• Data in this exercise

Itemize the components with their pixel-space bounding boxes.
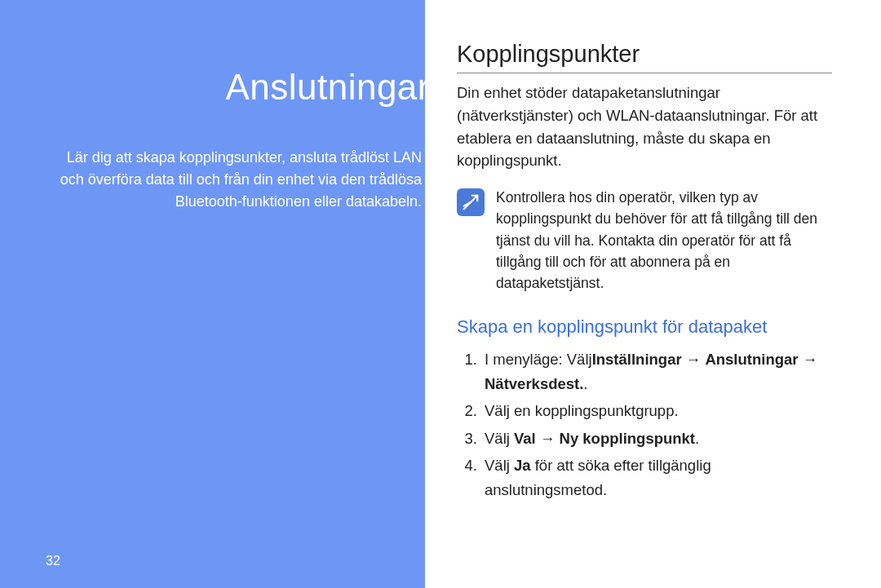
chapter-title: Anslutningar bbox=[225, 67, 430, 108]
step-2: Välj en kopplingspunktgrupp. bbox=[481, 399, 832, 423]
note-text: Kontrollera hos din operatör, vilken typ… bbox=[496, 187, 832, 294]
content-panel: Kopplingspunkter Din enhet stöder datapa… bbox=[457, 41, 832, 506]
chapter-description: Lär dig att skapa kopplingsunkter, anslu… bbox=[46, 147, 422, 213]
section-title: Kopplingspunkter bbox=[457, 41, 832, 73]
note-icon bbox=[457, 188, 485, 216]
step-1: I menyläge: VäljInställningar → Anslutni… bbox=[481, 347, 832, 396]
left-panel: Anslutningar Lär dig att skapa kopplings… bbox=[0, 0, 425, 588]
note-block: Kontrollera hos din operatör, vilken typ… bbox=[457, 187, 832, 294]
step-4: Välj Ja för att söka efter tillgänglig a… bbox=[481, 453, 832, 502]
steps-list: I menyläge: VäljInställningar → Anslutni… bbox=[481, 347, 832, 502]
intro-text: Din enhet stöder datapaketanslutningar (… bbox=[457, 82, 832, 172]
sub-heading: Skapa en kopplingspunkt för datapaket bbox=[457, 315, 832, 339]
page-number: 32 bbox=[46, 554, 60, 568]
step-3: Välj Val → Ny kopplingspunkt. bbox=[481, 427, 832, 451]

• What to produce
Where a line of the material above holds the string "Kontrollera", copy that line.

• Your solution
note-text: Kontrollera hos din operatör, vilken typ… bbox=[496, 187, 832, 294]
note-block: Kontrollera hos din operatör, vilken typ… bbox=[457, 187, 832, 294]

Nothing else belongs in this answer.